In practice, creating threads and managing them is not a simple task and could increase the program complexity and could often lead to deadlocks and race conditions if not developed properly. Executors framework provided by Java eases the process of thread creation, management, and task submission by abstracting the underlying process to achieve concurrency.

In the above code snippet, we create a thread pool of 3 threads using the factory method of the Executors class — ExecutorService service = Executors.newFixedThreadPool(3). Now, we have our ExecutorService “service” ready to execute tasks.

Java has two kins of tasks — Runnable and the Callable. The Runnable task does not return a value whereas the Callable task supports returning a value. In our example, we are returning the String response from the Alphavantage service and hence our implementation passes a Callable task to our service.

The ExecutorService object has access to a submit() method to which we can pass our Callable task. Using the lambda expression we override the call() method of Callable interface to return the value required which in our case is the value returned by alphavantageResponse() method.

When the submit() method is invoked, the Executors framework creates the threads according to the value in the thread pool passed to the ExcutorService. These threads work concurrently to execute the task specified and fetch the result.

In the for loop above, we loop through the symbols list and pass the symbol one by one to the alphavantageResponse(symbols.get(k)) method which is now passed as a Callable task to the ExecutorService. What this means is that we will now be using multiple threads sending a request to the Alphavantage service API concurrently rather than in a sequential manner. The invocation of alphavantageResponse(symbols.get(k)) method won’t halt the execution of the program to wait for the response back from Alphavantage service i.e we will keep looping through our symbols list and regardless of the response received from the previous method invocation, a new thread from the thread pool will now invoke the alphavantageResponse(symbols.get(k)) again.

The big question here now is — what is Future<String> future. To keep things simple, consider Future as a promise. The Future object acts as a placeholder for something that is not yet available but will be available to us in the future, in our case which is the response data that isn’t available immediately but is getting fetched from the Alphavantage service API. As mentioned earlier, the Callable task returns a value and this value requires a store. The submit() method called on the ExecutorService returns an object of Future type holding the return type of our method alphavantageResponse().

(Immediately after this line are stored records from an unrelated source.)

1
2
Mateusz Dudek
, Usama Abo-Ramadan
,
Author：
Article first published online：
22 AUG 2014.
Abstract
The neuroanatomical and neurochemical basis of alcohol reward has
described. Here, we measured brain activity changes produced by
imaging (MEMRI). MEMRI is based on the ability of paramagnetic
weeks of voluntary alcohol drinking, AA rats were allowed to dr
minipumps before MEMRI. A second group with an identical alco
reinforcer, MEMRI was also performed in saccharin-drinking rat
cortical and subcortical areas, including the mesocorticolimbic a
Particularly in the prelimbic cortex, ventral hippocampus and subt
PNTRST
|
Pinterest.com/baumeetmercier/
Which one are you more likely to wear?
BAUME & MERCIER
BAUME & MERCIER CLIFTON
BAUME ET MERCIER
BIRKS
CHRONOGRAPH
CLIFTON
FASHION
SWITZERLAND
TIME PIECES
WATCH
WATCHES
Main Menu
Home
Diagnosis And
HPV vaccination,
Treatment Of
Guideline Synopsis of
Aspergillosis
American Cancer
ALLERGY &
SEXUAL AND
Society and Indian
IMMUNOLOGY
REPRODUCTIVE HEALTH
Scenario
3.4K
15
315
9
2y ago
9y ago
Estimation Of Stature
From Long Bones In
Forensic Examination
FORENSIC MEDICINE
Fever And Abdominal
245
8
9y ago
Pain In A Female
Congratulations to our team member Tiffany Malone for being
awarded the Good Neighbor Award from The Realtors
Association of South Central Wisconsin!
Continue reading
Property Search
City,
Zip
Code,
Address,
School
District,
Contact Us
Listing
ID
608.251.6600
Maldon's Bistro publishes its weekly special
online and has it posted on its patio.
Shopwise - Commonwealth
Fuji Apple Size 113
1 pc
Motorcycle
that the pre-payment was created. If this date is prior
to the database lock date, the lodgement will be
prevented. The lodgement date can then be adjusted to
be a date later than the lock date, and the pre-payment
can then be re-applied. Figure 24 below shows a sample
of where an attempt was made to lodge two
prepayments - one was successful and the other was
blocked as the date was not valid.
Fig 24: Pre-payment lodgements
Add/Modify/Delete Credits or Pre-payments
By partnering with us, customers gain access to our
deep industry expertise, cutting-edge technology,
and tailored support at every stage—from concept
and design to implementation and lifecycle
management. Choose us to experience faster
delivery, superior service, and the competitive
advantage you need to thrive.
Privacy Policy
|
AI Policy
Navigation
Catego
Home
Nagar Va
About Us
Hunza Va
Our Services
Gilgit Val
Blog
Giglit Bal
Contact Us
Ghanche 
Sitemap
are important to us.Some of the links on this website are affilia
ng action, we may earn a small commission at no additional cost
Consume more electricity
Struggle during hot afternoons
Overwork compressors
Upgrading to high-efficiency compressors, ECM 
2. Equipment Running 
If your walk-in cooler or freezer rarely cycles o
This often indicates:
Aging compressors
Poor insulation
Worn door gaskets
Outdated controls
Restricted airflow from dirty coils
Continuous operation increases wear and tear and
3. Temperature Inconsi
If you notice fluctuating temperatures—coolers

After looping through the symbols list, what we have with us is another List of Future<String>objects — “allFutures”, which now holds the Future objects of the respective symbol from the symbols list. The threads in the background are fetching the data from the API concurrently.

The Future object has access to isDone() and get() method. Using the isDone() method we can check if the thread has completed fetching the response or not and get() is a blocking method that blocks the asynchronous execution until the result is ready.

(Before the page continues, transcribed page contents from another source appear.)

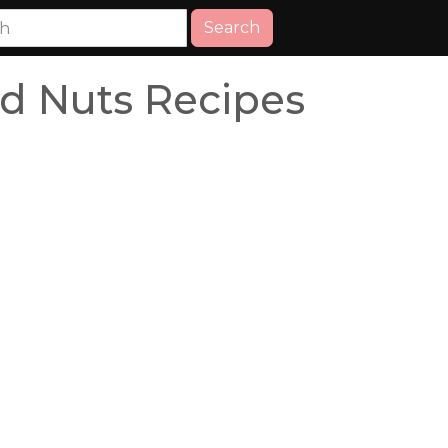
Search
nd Nuts Recipes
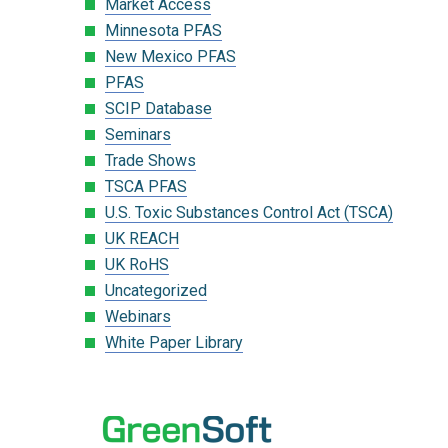
Market Access
Minnesota PFAS
New Mexico PFAS
PFAS
SCIP Database
Seminars
Trade Shows
TSCA PFAS
U.S. Toxic Substances Control Act (TSCA)
UK REACH
UK RoHS
Uncategorized
Webinars
White Paper Library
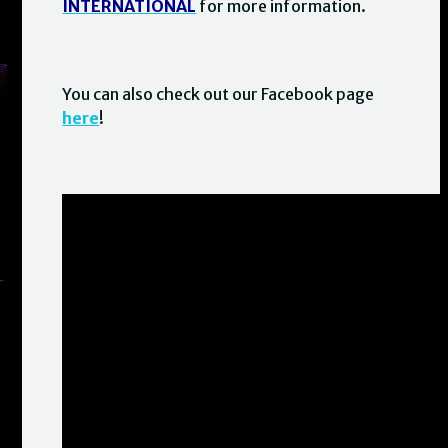
INTERNATIONAL
for more information.
You can also check out our Facebook page
here
!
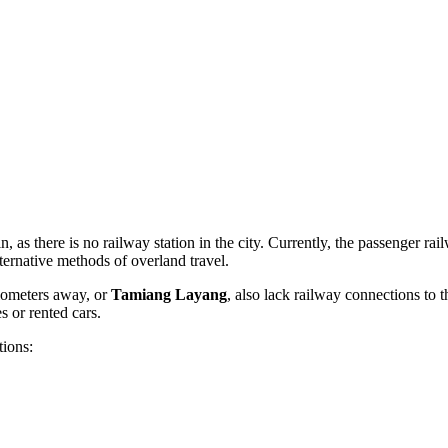
in, as there is no railway station in the city. Currently, the passenger r
lternative methods of overland travel.
ilometers away, or
Tamiang Layang
, also lack railway connections to t
s or rented cars.
tions:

In the above snippet, we loop through the “allFutures” list holding the Future objects. This is where we extract the response data stored in the Future<String> object into a String — String stockQuote = future.get(). The get() method blocks the asynchronous task and waits until the result for the future in current context is completely gathered. A combination of get() and isDone() could be used to even further improve concurrency.

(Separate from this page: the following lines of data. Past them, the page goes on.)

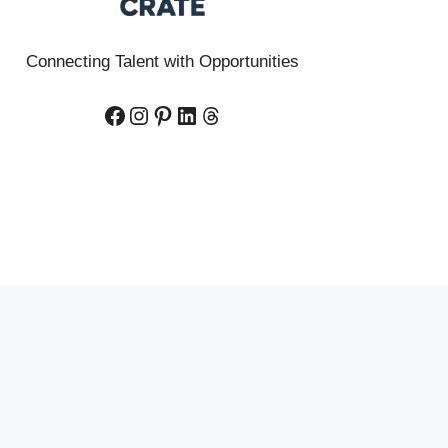
Connecting Talent with Opportunities
Facebook
Instagram
Pinterest
LinkedIn
Threads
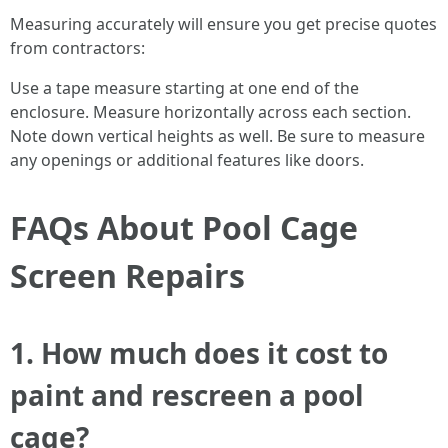
Measuring accurately will ensure you get precise quotes
from contractors:
Use a tape measure starting at one end of the
enclosure. Measure horizontally across each section.
Note down vertical heights as well. Be sure to measure
any openings or additional features like doors.
FAQs About Pool Cage
Screen Repairs
1. How much does it cost to
paint and rescreen a pool
cage?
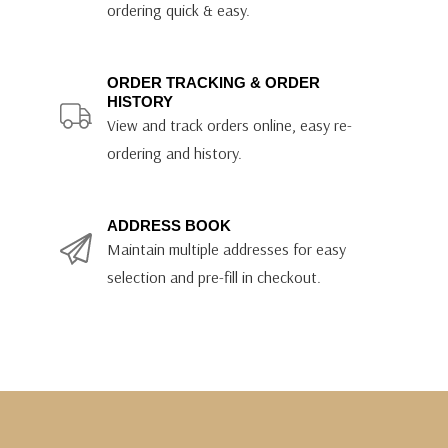
ordering quick & easy.
ORDER TRACKING & ORDER
HISTORY
View and track orders online, easy re-
ordering and history.
ADDRESS BOOK
Maintain multiple addresses for easy
selection and pre-fill in checkout.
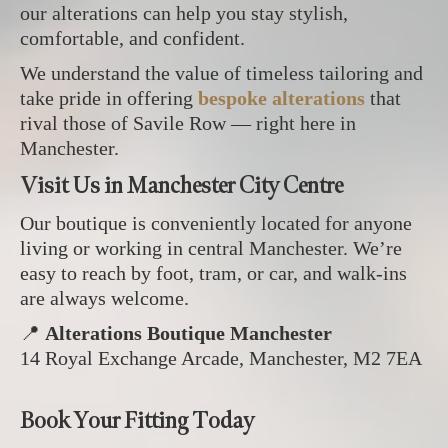
our alterations can help you stay stylish,
comfortable, and confident.
We understand the value of timeless tailoring and
take pride in offering
bespoke alterations
that
rival those of Savile Row — right here in
Manchester.
Visit Us in Manchester City Centre
Our boutique is conveniently located for anyone
living or working in central Manchester. We’re
easy to reach by foot, tram, or car, and walk-ins
are always welcome.
📍
Alterations Boutique Manchester
14 Royal Exchange Arcade, Manchester, M2 7EA
Book Your Fitting Today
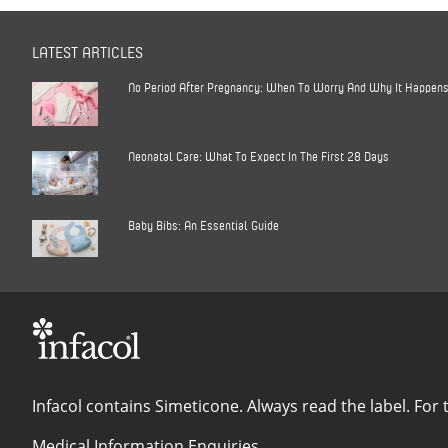
LATEST ARTICLES
No Period After Pregnancy: When To Worry And Why It Happen
Neonatal Care: What To Expect In The First 28 Days
Baby Bibs: An Essential Guide
Infacol contains Simeticone. Always read the label. For t
Medical Information Enquiries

Finally, at the end of this loop, we have all our results stored in the “responses” list and we can shut down our Executor service and return the “responses” list.

The following snip shows the benchmarking of time taken for sequential execution vs concurrent execution in ms. We can clearly state the benefits and the power multithreading gives us to improve our applications.

The complete code: https://github.com/Meet11/javaMultithreadingExample

Replace the API key in the buildUrl() method with your API key which can be obtained from https://www.alphavantage.co/documentation/

Note: This is a Spring application and will require the necessary Spring — Web initialization.